Innerhalb des Heerbannes, den Lueger aber in der Zeit von zwei Jahrzehnten um sich schart, finden wir die verschiedensten Elemente. Als „Demokraten“ sich vorstellende unzufriedene Liberale, rein wirtschaftlichen Interessen verpflichtete „Gewerbliche Reformer“, gemäßigte Deutschnationale und - verhältnismäßig spät -auch von den Ideen des Freiherrn von Vogelsang angesprochene Christlichsoziale. Die Bauern des flachen Landes stoßen, in eigenen Bünden organisiert, hinzu. Nein: der Leser täuscht sich, wenn er wähnt, wir sprächen bereits von der Österreichischen Volkspartei des Jahres 1960, wir reden noch immer von den Elementen, die Lueger auf seine Person verpflichtet und aus denen er seine Bewegung formt. Aber — und dieses scheint uns entscheidend — Lueger gibt sich eben mit seiner „Wurstkesselpartei“ - so die liebevolle Kritik der Gegner - nicht zufrieden. Er begnügt sich nicht allein, es bei einer „Antiliberalen Liga“ — so der erste Name seiner Partei - zu belassen; auch der spätere Name „Vereinigte Christen“ erscheint noch als ein zu starker Ausdruck des - um ein modernes politisches Wort zu gebrauchen - „bündischen Prinzips“. Eindeutig verpflichtet Lueger seine immer mehr wachsende und von Erfolg zu Erfolg schreitende Partei dem christlichsozialen Gedanken. Hier allein fühlt er inmitten der allgemeinen Gärung einen festen Boden, der über alle Wechselfälle der Zeit hinaus Sicherheit und Bestand verbürgt. Als Gründer und Führer der Christlichsozialen Partei hat Lueger schließlich sein großes kommunalpolitisches Reformwerk in Wien durchgeführt, als Gründer und Führer der Christlichsozialen Partei ist Lueger schließlich auch in die Geschichte eingegangen.

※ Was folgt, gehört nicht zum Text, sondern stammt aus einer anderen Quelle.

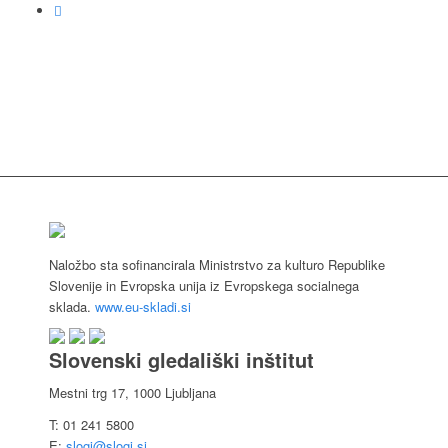
Naložbo sta sofinancirala Ministrstvo za kulturo Republike
Slovenije in Evropska unija iz Evropskega socialnega
sklada.
www.eu-skladi.si
Slovenski gledališki inštitut
Mestni trg 17, 1000 Ljubljana
T: 01 241 5800
E:
slogi@slogi.si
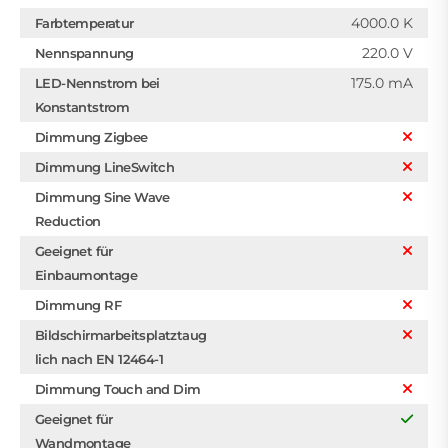
4000.0 K
Farbtemperatur
220.0 V
Nennspannung
175.0 mA
LED-Nennstrom bei
Konstantstrom
Dimmung Zigbee
Dimmung LineSwitch
Dimmung Sine Wave
Reduction
Geeignet für
Einbaumontage
Dimmung RF
Bildschirmarbeitsplatztaug
lich nach EN 12464-1
Dimmung Touch and Dim
Geeignet für
Wandmontage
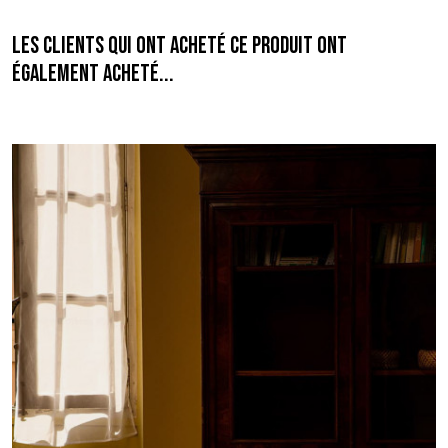
Les clients qui ont acheté ce produit ont
également acheté...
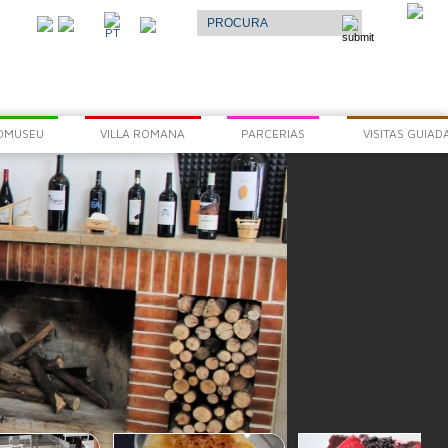
Select Language
▼
O
PT
AR
OMUSEU
VILLA ROMANA
PARCERIAS
VISITAS GUIAD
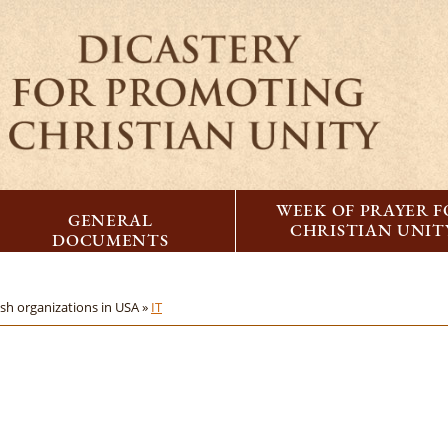
WEEK OF PRAYER 
GENERAL
CHRISTIAN UNIT
DOCUMENTS
ish organizations in USA »
IT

Die Lehren für Gegenwart und Zukunft? „Pluralismus“ ist in der Partei der Enkel Luegers weder etwas Neues noch eine Erscheinung, die uns an sich schrecken muß. Dieser Mangel an „Doktrin“ läßt in diesem Lager, in allen seinen historischen Mutationen, stets der formenden und gestaltenden Persönlichkeit schicksalsvollere Bedeutung zukommen als etwa in den Reihen des österreichischen Sozialismus. Ja es ist erlaubt zu sagen: an einzelnen Männern rankt sich diese Partei stets hinauf, nach ihrem physischen Erlöschen oder Ermatten sind Krisen, ernste Krisen, bis heute nie ausgeblieben. Unter Luegers Führung erobert seine Partei Wien. Ein Jahr nach seinem Tod erleidet sie gerade auf dem Boden der österreichischen Hauptstadt eine Niederlage, die allen Zeitgenossen bis in ihr hohes Alter ein politisches Trauma verursachte. Man darf ruhig sagen: nur der innere Burgfrieden des ersten Weltkrieges verhinderte einen völligen Zersetzungsprozeß unter den Diadochen Luegers. Wer es nicht glaubt oder wer es vergessen hat, der lese in Friedrich Funders „Vom-Gestern ins Heute“ die einschlägigen Stellen. Nach einem Zwischenspiel steigt dann der Stern Seipels und mit ihm der von diesem (umgeformten Partei wieder hoch. Der Todeskrankheit Seipels folgt auch gar bald die Agonie der Partei. Neue Triebe treibt mitten schon im Chaos der alte morsche Stamm: Dollfuß und seine „Vaterländische Front“, ein jäher Aufstieg, ein tiefer Absturz. Nacht über Österreich. Und dann die 15 Jahre seit 1945. Wieder steigt mit einem Mann die Partei, die in diesen Tagen Lueger Kränze windet, wieder gerät sie, mit dessen etappenweisem Rückzug aus der Frontlinie der Politik in eine Krise, die, wie wir uns bemühen zu zeigen, nicht durch vordergründige Veränderungen von heute auf morgen aufgehoben werden kann, weil sie eben in ihrem Wesen den eigentümlichen Lebensgesetzen dieses einst von einem einzigen Mann geformten Lagers entspricht.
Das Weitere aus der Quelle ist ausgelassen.